> **Task brief**: In the entries below, some lines contain "moderner"; work out how many and answer with the figure only.

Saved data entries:
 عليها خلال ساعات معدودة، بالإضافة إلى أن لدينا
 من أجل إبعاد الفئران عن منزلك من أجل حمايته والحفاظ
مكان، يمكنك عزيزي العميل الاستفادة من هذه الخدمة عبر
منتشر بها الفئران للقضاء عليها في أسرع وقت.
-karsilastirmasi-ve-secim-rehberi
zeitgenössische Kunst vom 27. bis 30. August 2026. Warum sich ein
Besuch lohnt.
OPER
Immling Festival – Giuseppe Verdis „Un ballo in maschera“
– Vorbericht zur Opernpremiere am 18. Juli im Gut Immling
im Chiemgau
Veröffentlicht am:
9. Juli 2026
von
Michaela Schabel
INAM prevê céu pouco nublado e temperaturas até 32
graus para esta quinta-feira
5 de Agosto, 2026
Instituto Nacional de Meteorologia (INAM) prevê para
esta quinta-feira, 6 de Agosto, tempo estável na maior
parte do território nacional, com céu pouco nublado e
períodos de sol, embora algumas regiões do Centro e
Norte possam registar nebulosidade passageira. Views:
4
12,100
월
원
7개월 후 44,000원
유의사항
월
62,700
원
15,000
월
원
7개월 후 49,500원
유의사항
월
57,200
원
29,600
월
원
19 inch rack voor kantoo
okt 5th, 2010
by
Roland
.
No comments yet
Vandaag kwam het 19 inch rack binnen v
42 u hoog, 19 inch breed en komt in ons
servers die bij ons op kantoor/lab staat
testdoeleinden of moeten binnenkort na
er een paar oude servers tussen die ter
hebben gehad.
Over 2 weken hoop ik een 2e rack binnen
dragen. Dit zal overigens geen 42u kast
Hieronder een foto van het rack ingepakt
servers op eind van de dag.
...
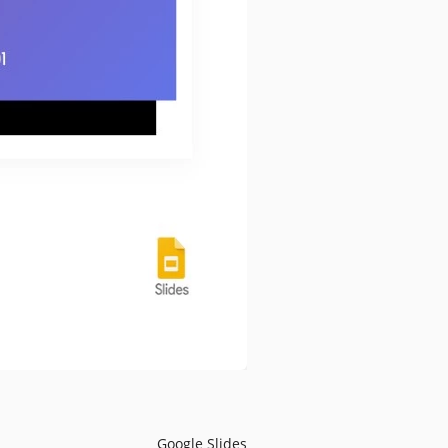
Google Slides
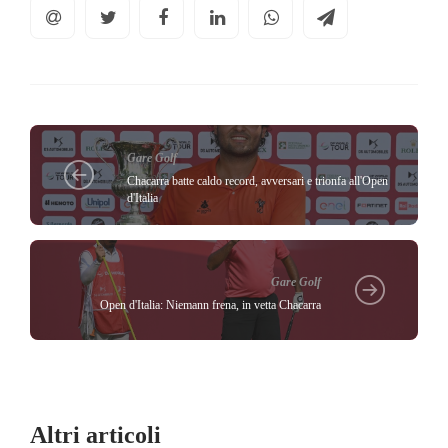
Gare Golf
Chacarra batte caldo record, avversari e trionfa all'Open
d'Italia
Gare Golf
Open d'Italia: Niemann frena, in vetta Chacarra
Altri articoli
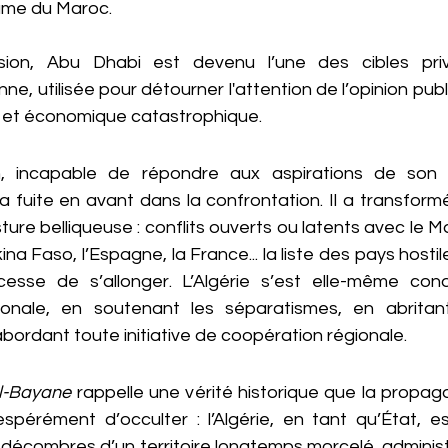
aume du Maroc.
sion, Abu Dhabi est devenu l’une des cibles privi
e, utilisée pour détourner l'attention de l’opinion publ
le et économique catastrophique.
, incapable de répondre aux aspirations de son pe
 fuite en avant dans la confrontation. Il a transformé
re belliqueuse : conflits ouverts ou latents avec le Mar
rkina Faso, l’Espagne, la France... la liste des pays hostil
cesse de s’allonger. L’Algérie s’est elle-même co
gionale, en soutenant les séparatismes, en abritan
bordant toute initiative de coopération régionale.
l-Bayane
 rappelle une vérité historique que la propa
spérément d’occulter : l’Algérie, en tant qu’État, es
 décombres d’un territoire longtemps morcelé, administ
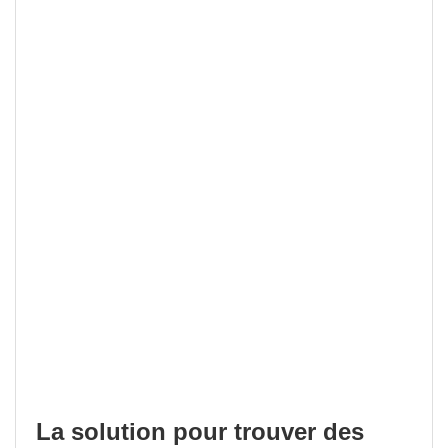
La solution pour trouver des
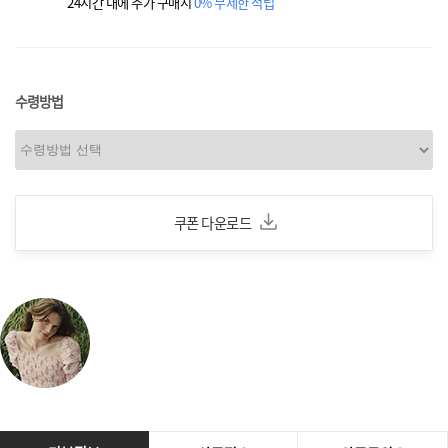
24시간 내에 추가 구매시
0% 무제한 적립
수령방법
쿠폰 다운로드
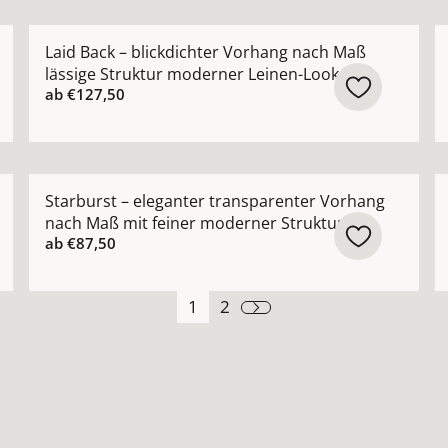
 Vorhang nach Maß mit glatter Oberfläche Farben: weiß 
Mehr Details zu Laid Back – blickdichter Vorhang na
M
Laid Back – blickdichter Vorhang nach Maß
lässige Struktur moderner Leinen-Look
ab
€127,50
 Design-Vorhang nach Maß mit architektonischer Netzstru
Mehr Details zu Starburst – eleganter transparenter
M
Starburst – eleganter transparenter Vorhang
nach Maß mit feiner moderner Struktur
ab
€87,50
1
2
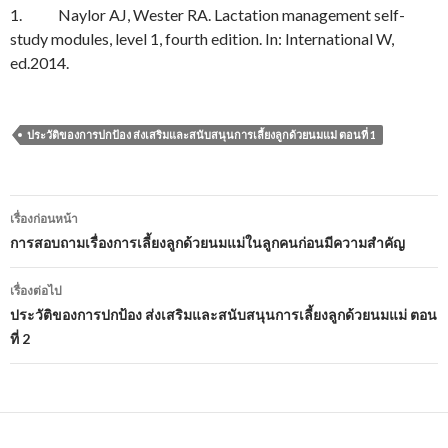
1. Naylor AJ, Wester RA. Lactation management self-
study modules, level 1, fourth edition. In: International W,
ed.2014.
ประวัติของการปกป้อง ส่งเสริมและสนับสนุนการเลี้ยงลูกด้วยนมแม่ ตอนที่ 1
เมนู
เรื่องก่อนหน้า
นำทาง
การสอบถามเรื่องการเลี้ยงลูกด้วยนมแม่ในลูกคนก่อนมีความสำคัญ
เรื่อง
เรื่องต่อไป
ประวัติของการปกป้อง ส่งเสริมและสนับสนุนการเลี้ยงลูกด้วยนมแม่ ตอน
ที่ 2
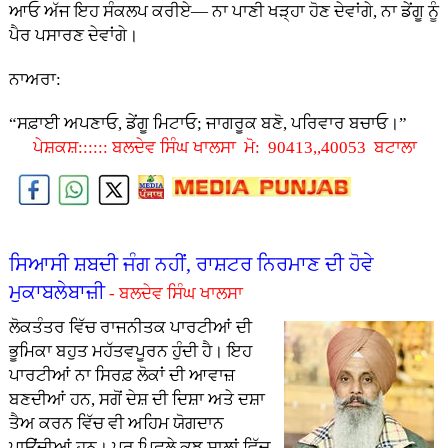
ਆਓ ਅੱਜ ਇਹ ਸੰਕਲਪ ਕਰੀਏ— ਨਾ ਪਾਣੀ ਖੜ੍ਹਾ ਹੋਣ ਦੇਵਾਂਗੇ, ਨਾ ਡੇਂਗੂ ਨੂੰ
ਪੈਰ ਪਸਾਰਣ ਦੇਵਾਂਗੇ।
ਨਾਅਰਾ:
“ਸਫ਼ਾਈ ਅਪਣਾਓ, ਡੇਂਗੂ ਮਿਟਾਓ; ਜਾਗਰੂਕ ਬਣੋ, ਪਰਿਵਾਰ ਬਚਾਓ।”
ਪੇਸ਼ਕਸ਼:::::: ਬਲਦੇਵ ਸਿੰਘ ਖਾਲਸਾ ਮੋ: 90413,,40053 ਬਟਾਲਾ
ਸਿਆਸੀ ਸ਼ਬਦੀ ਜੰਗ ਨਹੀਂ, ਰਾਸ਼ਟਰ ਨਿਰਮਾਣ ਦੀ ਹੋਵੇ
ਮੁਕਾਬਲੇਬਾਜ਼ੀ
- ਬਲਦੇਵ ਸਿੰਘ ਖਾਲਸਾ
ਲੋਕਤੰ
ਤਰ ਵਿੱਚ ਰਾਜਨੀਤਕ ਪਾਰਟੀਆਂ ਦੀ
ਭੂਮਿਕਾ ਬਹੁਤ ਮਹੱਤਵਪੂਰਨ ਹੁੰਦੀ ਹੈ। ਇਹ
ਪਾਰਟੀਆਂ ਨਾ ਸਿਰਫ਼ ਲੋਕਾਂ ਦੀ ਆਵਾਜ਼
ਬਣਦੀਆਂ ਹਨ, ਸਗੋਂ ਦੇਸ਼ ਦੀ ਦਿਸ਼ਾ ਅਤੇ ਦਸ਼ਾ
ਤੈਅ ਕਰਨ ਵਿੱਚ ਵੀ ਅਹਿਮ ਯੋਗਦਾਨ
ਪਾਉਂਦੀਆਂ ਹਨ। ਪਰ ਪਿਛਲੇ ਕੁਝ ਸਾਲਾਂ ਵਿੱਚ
...
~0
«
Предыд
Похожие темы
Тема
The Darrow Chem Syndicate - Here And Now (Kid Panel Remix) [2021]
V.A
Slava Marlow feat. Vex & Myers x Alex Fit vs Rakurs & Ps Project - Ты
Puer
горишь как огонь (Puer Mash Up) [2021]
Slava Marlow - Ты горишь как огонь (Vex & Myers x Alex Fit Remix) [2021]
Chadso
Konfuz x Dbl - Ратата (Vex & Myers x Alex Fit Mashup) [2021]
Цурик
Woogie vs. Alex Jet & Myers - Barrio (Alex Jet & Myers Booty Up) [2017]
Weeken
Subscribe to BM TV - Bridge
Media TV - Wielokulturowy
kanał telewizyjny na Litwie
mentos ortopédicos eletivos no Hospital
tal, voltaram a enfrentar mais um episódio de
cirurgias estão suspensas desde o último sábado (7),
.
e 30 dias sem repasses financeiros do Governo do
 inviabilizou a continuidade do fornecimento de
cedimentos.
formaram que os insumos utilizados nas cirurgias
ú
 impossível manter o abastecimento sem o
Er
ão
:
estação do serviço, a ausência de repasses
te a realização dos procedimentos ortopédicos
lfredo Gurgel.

> **Your response**: 2